**Exercise requirements:** Search the material below for the word "orayı". Copy every line where it is found.

§ §

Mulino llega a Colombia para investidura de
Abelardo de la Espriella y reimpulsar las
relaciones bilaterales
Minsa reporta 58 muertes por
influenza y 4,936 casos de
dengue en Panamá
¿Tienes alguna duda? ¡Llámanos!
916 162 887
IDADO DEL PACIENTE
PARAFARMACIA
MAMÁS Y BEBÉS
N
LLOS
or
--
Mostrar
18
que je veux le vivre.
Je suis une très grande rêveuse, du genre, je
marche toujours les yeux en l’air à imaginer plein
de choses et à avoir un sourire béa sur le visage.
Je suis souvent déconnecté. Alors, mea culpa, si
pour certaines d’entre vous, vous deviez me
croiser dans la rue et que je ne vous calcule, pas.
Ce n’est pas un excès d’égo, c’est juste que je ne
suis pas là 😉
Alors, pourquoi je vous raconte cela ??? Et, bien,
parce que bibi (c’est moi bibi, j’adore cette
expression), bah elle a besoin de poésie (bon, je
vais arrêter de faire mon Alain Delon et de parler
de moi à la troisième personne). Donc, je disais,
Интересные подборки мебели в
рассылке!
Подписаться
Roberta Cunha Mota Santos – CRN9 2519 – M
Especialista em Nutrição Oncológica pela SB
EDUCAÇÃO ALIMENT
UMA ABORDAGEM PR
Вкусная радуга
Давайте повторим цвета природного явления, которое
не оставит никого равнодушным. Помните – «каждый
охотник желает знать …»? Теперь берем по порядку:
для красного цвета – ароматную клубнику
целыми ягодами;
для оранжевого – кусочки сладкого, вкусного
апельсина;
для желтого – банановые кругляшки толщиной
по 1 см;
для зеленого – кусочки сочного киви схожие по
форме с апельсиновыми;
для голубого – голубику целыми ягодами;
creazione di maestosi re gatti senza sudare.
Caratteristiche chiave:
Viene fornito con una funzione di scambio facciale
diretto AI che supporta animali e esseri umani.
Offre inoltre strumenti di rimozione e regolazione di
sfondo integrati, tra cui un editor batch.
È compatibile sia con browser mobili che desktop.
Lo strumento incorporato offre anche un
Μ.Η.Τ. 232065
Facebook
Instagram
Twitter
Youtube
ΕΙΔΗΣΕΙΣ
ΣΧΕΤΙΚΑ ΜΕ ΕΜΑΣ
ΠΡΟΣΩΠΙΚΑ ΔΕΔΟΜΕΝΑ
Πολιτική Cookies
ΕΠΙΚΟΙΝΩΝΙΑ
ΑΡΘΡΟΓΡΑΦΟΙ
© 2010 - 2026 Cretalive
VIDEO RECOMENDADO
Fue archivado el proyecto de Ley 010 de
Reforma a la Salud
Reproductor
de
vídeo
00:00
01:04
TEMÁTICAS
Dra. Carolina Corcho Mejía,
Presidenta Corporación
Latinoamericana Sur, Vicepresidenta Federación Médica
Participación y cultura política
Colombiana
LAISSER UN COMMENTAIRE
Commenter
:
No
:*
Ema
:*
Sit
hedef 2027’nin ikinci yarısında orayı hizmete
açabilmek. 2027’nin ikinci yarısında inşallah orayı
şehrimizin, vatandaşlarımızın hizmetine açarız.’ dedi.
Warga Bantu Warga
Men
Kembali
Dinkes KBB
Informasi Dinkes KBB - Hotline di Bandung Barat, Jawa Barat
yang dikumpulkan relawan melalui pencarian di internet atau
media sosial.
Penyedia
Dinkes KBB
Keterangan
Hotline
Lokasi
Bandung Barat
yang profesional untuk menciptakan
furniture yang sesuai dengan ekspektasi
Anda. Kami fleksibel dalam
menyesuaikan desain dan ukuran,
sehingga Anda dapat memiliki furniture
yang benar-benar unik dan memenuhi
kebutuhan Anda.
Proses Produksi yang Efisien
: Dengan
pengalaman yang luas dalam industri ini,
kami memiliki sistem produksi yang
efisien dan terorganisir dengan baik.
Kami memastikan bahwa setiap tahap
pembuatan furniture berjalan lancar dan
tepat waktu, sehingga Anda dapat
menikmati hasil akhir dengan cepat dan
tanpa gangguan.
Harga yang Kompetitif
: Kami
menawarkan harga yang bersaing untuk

§ §

**Answer box:**
hedef 2027’nin ikinci yarısında orayı hizmete
açabilmek. 2027’nin ikinci yarısında inşallah orayı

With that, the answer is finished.